ここ最近の新幹線車両では、座席にコンセントが備えられており、スマートフォンの充電などに使用できます。3月16日のダイヤ改正では、JR東日本でコンセント未設置だった車両がすべて引退。新幹線全体を見ても、座席コンセントが全く無い車両は、JR西日本の500系のみとなりました。かくいう筆者もこの設備にはお世話になっており、着席するとコンセントに充電ケーブルのプラグを差し込むのが常です。
ところで、新幹線で乗車中に充電していると、充電が一瞬途切れる、ということが時々起こります。充電ケーブルの異常かと思いきや、そうではないよう。一体何が起こっているのでしょうか。
その理由は、新幹線に供給する電気が切り替えられているから。新幹線の走行用や車内サービス用(照明やコンセントなど)の電気は、線路上の架線から供給されています。その架線には、技術的な理由から「切れ目」があり、ここで一瞬だけ供給が途切れるのです。
新幹線のような交流電化の場合、隣り合う変電所からそれぞれ供給される電気は、その特性上、混ぜることはできません。そこで、各変電所から供給されるエリアの境界には、電気を流さない「セクション」(異相区分セクション)が設けられています。

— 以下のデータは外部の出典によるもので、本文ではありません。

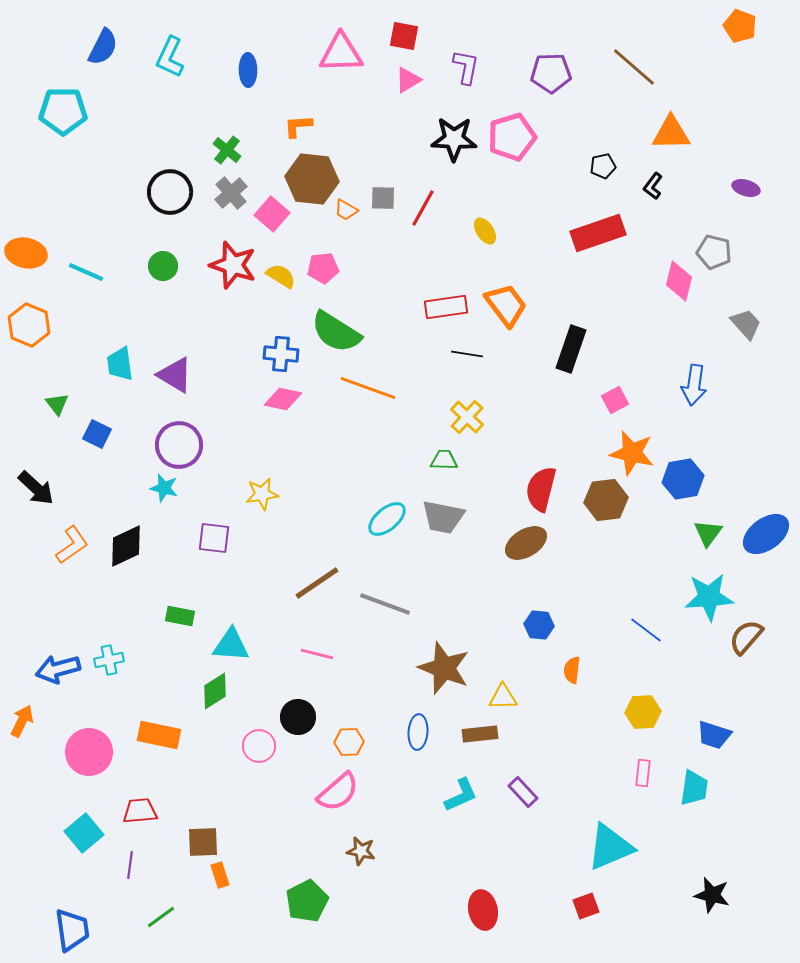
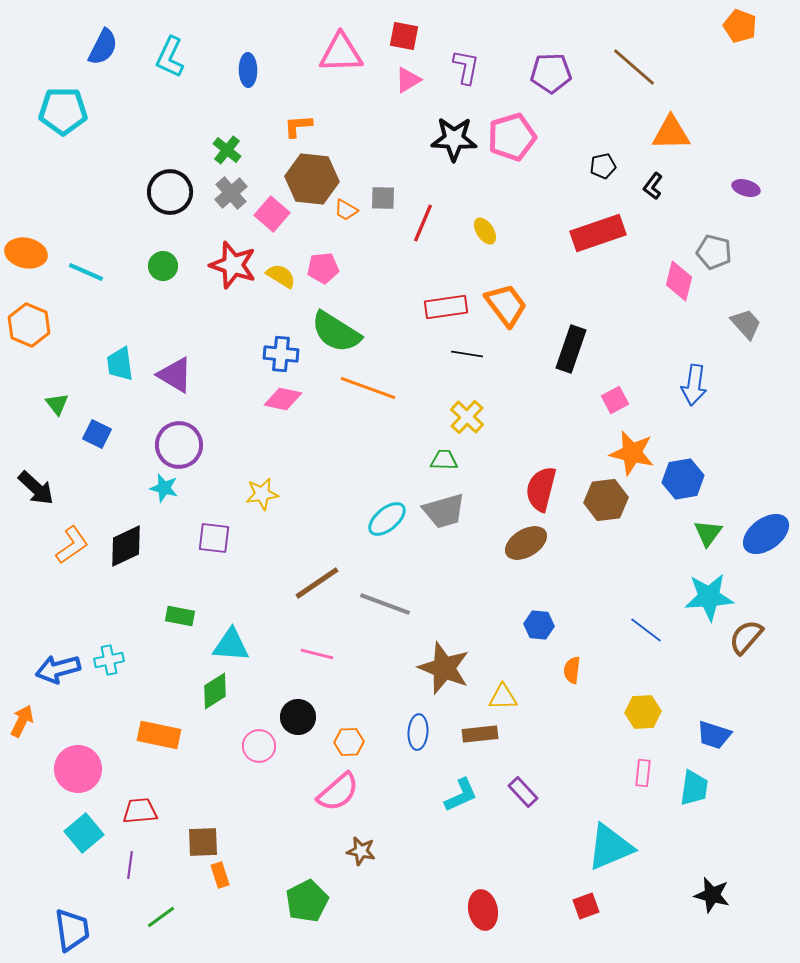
red line at (423, 208): moved 15 px down; rotated 6 degrees counterclockwise
gray trapezoid at (443, 517): moved 1 px right, 6 px up; rotated 27 degrees counterclockwise
pink circle at (89, 752): moved 11 px left, 17 px down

新幹線と在来線では、セクションの仕組みが異なります。在来線では、セクションを通過する際、加速をやめた状態(惰性)で通過する必要があります。一方、新幹線の場合は、境界部分に「中セクション」を設置し、列車がこの部分に入ると、一瞬で供給する電気を切り替える仕組みが採用されています。そのため、時速300キロ超での走行時も、仕組み上は加速したまま通過できるのです。
この切り替えに掛かる時間は、わずか数百ミリ秒。ですが、一瞬だけ架線から供給される電気が断たれていることは事実です。そのため、セクションを通過する際には、スマホの充電も一瞬だけ途切れてしまうのです。
ちなみに、当たり前の話ですが、交流の特性は国によって変わるわけではありません。そのため、海外の高速鉄道でも異相区分セクションは設置されています。しかし、海外の場合は日本の在来線と同様、惰性で通過する方法が主流。セクションを通過するたびに加速をやめる必要があるため、日本の方式よりも設備は簡略化できる一方、列車側のロスは大きくなります。日本の新幹線のセクションの仕組みは、東海道新幹線のような高速・高頻度運転を支える要素の一つとなっています。